Re: reading dictionary file -> morphological analyser
by dogz007 (Scribe) on Jul 17, 2007 at 18:52 UTC
    From the context of the first block of code in your post, I assume that your code is acting as a CGI (or equivalent) script, which means you already have a web server environment. If this is indeed the case, you may benefit from a more server-like solution to your dictionary lookup problem. Your current flat-file dictionary database must be read entirely each time it is accessed (or at least read until the desired entry is found). If instead you stored it using a relationional database manager such as MySQL (recommended only because it is free and I don't know much about any others), then your lookup times should decrease dramatically. Then simply use the Perl DBI/DBM interface to query the database.
Re: reading dictionary file -> morphological analyser
by jhourcle (Prior) on Jul 18, 2007 at 13:58 UTC
    the problem with this code is that, as the possible conjugated forms get larger, and also if its necessary to check for prefixes or suffixes, the analysis takes very long if the dictionary is too big (specifically, 16008 words).
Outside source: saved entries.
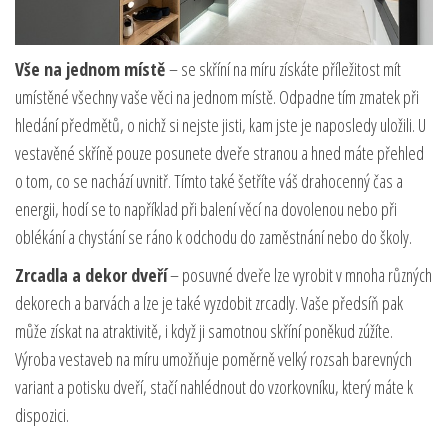
Vše na jednom místě
– se skříní na míru získáte příležitost mít
umístěné všechny vaše věci na jednom místě. Odpadne tím zmatek při
hledání předmětů, o nichž si nejste jisti, kam jste je naposledy uložili. U
vestavěné skříně pouze posunete dveře stranou a hned máte přehled
o tom, co se nachází uvnitř. Tímto také šetříte váš drahocenný čas a
energii, hodí se to například při balení věcí na dovolenou nebo při
oblékání a chystání se ráno k odchodu do zaměstnání nebo do školy.
Zrcadla a dekor dveří
– posuvné dveře lze vyrobit v mnoha různých
dekorech a barvách a lze je také vyzdobit zrcadly. Vaše předsíň pak
může získat na atraktivitě, i když ji samotnou skříní poněkud zúžíte.
Výroba vestaveb na míru umožňuje poměrně velký rozsah barevných
variant a potisku dveří, stačí nahlédnout do vzorkovníku, který máte k
dispozici.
    You may wish to look into a concept called 'stemming'. Basically, the program reads in terms, it removes prefixes, suffixes, numeric quantifiers, etc, to get just the 'stem' or base of the word. You then compare just the base word, rather than all of the possible permutations.

    This may also reduce the number of terms that you're tracking in your dictionary. As you're trying to be language agnostic, this may be more difficult, as the rules for stemming will be dependant upon the language. Also, English is a notoriously difficult language to do this in, as its terms come from multiple languages, and tend to keep the rules for the original language.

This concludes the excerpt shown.